0229 Otherwise, a new node based on the fresh attributes is created and if the type
0230 matches, used to update the existing node. If the type does not match, the old
0231 node is marked as deleted and the new node inserted into the tree.
0232 
0233 For directories, `awaitChildrenComplete` calls `KIO::listDir` for refreshing the
0234 list of children, either removing vanished nodes, creating new nodes or
0235 updating existing ones using the same method as outlined above.
0236 
0237 ## File IO
0238 
0239 File IO is done in either of two ways, depending on what the protocol supports.
0240 If the protocol supports `KIO::open` (and all of its operations, which at the time
0241 of writing is `read`/`write`/`seek`/`truncate`) then IO will be based upon KIO's `FileJob`.
0242 KIO's `FileJob` interface allows random-access IO, and hence all `read`, `write` and
0243 `truncate` requests are simply forwarded to the corresponding `FileJob` functions.
0244 
0245 Whilst improving performance for larger files compared to the cache-based IO
0246 described below, the performance of individual `read`/`write`/`truncate` requests
0247 if significantly reduced.
0248 
0249 The protocols that currently support `KIO::open` are `file`/`sftp`/`smb`.
0250 
0251 Otherwise, file IO is implemented completely on top of a file based cache.

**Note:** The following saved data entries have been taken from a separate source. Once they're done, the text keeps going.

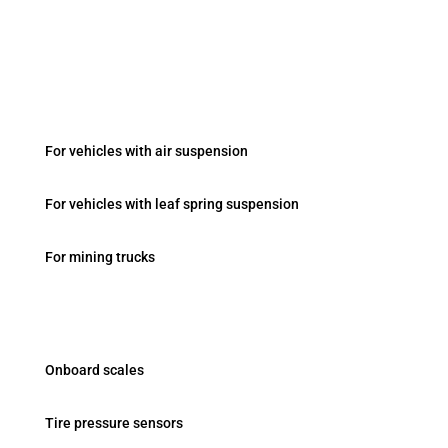
Fevziçakmak Mah. Ayyıldız Cad. No:103/B Konya /
Turkey
Onboard Systems
For vehicles with air suspension
For vehicles with leaf spring suspension
For mining trucks
Products
Onboard scales
Tire pressure sensors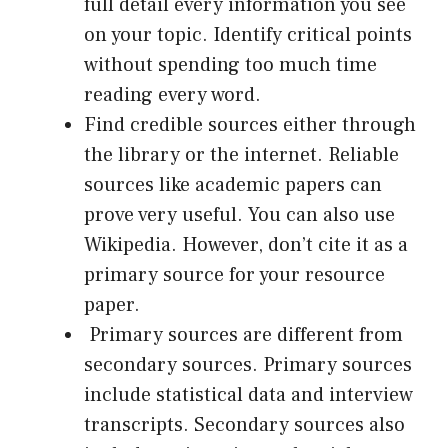
full detail every information you see
on your topic. Identify critical points
without spending too much time
reading every word.
Find credible sources either through
the library or the internet. Reliable
sources like academic papers can
prove very useful. You can also use
Wikipedia. However, don’t cite it as a
primary source for your resource
paper.
Primary sources are different from
secondary sources. Primary sources
include statistical data and interview
transcripts. Secondary sources also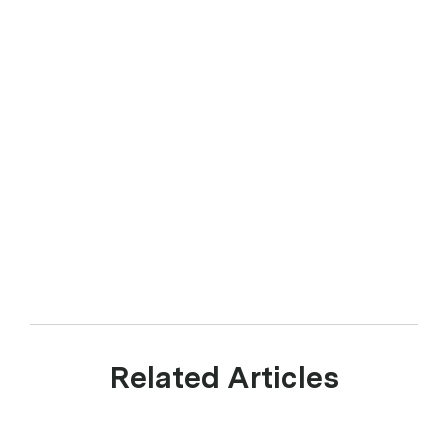
Related Articles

0252 On the first read or write access to a non truncated file, the whole file is
0253 downloaded into a new temporary file and all readers are notified on cache
0254 completeness changes (see `awaitBytesAvailable`).
0255 
0256 Therefore the read and write ops itself are trivial, they just forward the
0257 IO operation to the temporary file once enough data is available.
0258 
0259 On each write to a file, the file is marked as dirty and added to the set
0260 of dirty nodes. On various occasions, `awaitNodeFlushed` is called which removes
0261 the node from the dirty set and starts a `KIO::put` for the file. On success,
0262 it is checked whether a write occured during flushing and if so, another
0263 flush is started. This is repeated until the node was still marked as clean
0264 on finish.
0265 
0266 When there a no open file descriptors to a node anymore, the cache is flushed
0267 if necessary and then dropped.
0268 
0269 ## Hardlinks
0270 
0271 Hardlinks are not supported well in the current design of KIO so they were
0272 simply not considered during KIO FUSE development either.
0273 
0274 While inode and device numbers can be returned are part of UDSEntries returned
0275 from workers, neither `stat.st_link` nor `::link` are accessible.